In prior weeks governors in Wisconsin and Ohio also declined a small mountain of Federal Reserve Notes dedicated to high-speed rail in their states.
Then there’s New Jersey’s gutsy governor, Chris Christie, who last year pulled the plug on the nation’s most expensive public works project—an 8.7 billion dollar rail tunnel between New Jersey and Manhattan.
For Democrats in Sacramento and bureaucrats at the California High Speed Rail Authority, these acts of fiscal sanity only mean more “free money” for California’s massive high-speed boondoggle.
Recently, Orange County’s PBS station (in between using federal funds to urge its viewers to support more federal funding) interviewed CHSRA’s Vice-Chairman, Tom Umberg--a long-time Democrat politician who got his position at the Rail Authority thanks to former California State Assembly Speaker Fabian Nunez.
Though the government-funded interviewer did have a Reason Foundation representative present for balance, Umberg was never pressed on critical points like how much the project will cost Californians, how much the drowning-in-debt feds will be chipping in, what tickets will cost, what eminent domain issues exist, and whether Umberg can point to any history of success for federal rail projects in the U.S.

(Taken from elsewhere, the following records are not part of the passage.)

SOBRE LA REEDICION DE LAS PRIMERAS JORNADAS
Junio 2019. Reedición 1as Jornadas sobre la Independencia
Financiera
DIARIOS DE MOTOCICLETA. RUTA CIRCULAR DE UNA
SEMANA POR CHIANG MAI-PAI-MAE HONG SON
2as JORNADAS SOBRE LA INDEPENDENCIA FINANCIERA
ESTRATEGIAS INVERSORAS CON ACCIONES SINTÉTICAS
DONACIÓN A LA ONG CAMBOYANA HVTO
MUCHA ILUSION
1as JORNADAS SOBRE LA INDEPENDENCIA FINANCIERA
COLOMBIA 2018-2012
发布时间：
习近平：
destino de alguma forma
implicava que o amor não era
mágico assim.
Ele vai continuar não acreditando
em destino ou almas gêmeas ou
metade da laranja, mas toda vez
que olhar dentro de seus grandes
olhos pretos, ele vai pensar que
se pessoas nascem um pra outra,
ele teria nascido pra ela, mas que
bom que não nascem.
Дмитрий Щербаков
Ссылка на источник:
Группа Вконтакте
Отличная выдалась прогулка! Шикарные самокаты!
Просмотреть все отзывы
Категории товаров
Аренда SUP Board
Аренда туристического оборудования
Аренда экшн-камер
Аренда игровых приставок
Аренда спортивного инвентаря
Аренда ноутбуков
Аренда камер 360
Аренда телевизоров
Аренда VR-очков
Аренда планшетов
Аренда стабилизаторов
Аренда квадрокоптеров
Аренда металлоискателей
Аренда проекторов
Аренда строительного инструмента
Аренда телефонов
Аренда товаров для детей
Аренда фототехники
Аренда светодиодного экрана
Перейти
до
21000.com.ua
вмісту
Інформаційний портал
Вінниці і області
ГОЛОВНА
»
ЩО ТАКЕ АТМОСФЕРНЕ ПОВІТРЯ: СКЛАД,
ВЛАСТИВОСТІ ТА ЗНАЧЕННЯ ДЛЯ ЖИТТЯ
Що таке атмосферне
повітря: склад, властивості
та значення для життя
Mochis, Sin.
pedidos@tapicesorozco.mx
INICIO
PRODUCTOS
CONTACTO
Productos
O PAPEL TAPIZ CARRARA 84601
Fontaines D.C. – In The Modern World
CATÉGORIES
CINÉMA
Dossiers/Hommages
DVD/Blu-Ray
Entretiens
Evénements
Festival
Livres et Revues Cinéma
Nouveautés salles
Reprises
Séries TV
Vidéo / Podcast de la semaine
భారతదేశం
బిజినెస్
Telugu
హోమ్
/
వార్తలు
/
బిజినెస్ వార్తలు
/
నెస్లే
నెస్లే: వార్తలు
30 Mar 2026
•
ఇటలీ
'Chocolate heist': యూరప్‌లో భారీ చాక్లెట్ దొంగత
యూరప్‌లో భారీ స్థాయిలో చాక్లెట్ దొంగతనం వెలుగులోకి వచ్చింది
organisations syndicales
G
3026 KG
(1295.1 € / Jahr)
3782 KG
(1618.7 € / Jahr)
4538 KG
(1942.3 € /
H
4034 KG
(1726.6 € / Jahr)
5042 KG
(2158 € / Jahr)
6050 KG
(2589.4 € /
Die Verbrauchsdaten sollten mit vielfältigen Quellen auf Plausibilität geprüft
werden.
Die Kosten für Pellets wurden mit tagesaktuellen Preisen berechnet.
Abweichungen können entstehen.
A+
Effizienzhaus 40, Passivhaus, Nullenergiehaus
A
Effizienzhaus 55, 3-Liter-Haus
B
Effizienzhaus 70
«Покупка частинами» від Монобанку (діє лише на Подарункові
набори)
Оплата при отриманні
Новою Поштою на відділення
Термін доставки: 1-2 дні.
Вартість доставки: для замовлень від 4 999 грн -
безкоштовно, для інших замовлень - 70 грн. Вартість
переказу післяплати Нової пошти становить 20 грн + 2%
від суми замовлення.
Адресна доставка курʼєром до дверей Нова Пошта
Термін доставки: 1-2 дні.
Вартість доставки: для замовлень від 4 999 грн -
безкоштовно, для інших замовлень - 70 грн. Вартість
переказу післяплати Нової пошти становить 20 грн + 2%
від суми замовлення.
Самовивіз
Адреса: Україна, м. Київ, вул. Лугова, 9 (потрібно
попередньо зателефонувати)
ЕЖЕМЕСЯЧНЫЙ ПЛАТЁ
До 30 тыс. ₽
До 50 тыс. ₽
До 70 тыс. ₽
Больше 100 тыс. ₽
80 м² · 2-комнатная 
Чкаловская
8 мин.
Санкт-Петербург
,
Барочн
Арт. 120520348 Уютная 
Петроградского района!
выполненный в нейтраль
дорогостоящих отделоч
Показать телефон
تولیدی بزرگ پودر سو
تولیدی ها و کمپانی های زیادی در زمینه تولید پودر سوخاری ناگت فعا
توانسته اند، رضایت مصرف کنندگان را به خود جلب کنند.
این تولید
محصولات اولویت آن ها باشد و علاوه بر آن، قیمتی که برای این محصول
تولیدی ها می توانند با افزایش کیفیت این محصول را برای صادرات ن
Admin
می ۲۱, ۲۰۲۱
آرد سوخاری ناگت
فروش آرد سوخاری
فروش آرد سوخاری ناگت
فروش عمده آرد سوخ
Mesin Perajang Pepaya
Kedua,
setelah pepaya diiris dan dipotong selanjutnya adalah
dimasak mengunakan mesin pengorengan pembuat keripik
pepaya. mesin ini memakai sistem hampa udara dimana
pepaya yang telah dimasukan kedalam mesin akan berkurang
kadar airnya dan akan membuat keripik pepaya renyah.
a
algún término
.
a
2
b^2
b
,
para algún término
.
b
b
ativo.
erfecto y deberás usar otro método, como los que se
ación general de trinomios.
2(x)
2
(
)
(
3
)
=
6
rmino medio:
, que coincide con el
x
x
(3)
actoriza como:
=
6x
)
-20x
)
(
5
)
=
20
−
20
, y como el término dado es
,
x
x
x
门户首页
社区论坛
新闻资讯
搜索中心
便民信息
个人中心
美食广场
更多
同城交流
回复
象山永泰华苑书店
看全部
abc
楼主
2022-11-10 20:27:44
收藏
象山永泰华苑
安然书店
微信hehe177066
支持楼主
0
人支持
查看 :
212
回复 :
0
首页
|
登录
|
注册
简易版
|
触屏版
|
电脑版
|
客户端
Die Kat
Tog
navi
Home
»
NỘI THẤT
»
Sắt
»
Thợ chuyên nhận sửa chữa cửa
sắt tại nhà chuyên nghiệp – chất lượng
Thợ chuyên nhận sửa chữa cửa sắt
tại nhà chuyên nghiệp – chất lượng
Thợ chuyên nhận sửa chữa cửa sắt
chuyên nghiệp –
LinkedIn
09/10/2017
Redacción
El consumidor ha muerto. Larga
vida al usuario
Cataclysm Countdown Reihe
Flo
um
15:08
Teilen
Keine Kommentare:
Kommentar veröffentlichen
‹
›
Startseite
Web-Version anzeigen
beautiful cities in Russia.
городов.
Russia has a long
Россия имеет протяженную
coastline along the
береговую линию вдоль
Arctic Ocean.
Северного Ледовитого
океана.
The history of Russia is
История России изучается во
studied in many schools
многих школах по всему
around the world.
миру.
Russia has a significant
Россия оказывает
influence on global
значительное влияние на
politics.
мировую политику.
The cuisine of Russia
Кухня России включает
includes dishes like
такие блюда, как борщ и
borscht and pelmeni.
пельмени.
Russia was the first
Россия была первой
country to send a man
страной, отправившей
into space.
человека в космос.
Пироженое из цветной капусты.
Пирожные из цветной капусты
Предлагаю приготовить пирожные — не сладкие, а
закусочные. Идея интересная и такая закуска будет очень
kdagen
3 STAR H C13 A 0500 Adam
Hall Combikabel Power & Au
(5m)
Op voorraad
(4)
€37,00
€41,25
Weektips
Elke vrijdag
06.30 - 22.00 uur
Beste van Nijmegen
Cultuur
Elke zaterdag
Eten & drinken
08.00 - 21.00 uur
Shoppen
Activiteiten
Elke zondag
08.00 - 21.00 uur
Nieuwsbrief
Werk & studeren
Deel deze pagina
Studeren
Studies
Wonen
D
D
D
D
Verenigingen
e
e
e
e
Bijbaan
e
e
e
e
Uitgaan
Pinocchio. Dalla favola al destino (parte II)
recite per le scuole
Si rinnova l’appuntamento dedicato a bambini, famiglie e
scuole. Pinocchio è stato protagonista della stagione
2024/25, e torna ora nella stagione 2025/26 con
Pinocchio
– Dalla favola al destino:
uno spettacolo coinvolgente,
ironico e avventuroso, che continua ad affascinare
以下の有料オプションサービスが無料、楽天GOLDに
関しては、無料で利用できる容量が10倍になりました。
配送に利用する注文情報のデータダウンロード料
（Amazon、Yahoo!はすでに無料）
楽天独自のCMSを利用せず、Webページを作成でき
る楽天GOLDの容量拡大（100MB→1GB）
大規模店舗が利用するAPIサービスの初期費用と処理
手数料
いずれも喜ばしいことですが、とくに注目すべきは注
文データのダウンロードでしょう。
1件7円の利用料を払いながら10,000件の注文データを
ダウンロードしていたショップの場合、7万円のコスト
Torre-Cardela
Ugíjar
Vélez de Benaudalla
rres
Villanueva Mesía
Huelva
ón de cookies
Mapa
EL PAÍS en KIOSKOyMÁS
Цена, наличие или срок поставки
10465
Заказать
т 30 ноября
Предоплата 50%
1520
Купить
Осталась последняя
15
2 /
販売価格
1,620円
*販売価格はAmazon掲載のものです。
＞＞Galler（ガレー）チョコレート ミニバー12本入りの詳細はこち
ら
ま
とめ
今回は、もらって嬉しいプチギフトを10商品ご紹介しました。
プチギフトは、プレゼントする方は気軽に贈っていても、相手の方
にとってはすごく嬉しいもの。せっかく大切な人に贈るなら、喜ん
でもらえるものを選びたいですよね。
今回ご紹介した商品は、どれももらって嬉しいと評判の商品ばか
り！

Umberg doubtless enjoyed the futuristic visuals of the system as he grinned broadly, stressed his free money scenario, and said the Spanish high-speed rail system from Madrid to Barcelona was a great prototype. (Viewers of government-sponsored journalism wouldn’t know that those tickets currently cost $330, round trip. Nor would they have information about the total cost of the project or its ongoing expense in a country that currently boasts a 20% unemployment rate.)
Assemblywoman Diane Harkey did pose these hard questions in the relative privacy of a subcommittee hearing a few weeks earlier.
Harkey said that what we now have is a “high-speed marketing machine…with absolutely no accountability.” When she asked Rail Authority reps, “At what point do you determine that…a segment of this line is too expensive to build?” She says she was told, “Never.”
Harkey noted that the plan “shifts and moves continually” and that one can’t get a handle on the dollars. Current estimates range from 60 to 80 billion dollars, plus operating expenses. Harkey also observed that some money, both for capital expenses and connecting facilities, are expected to come from impacted counties.
To those questions Umberg and Sacramento Democrats reply, “All aboard.”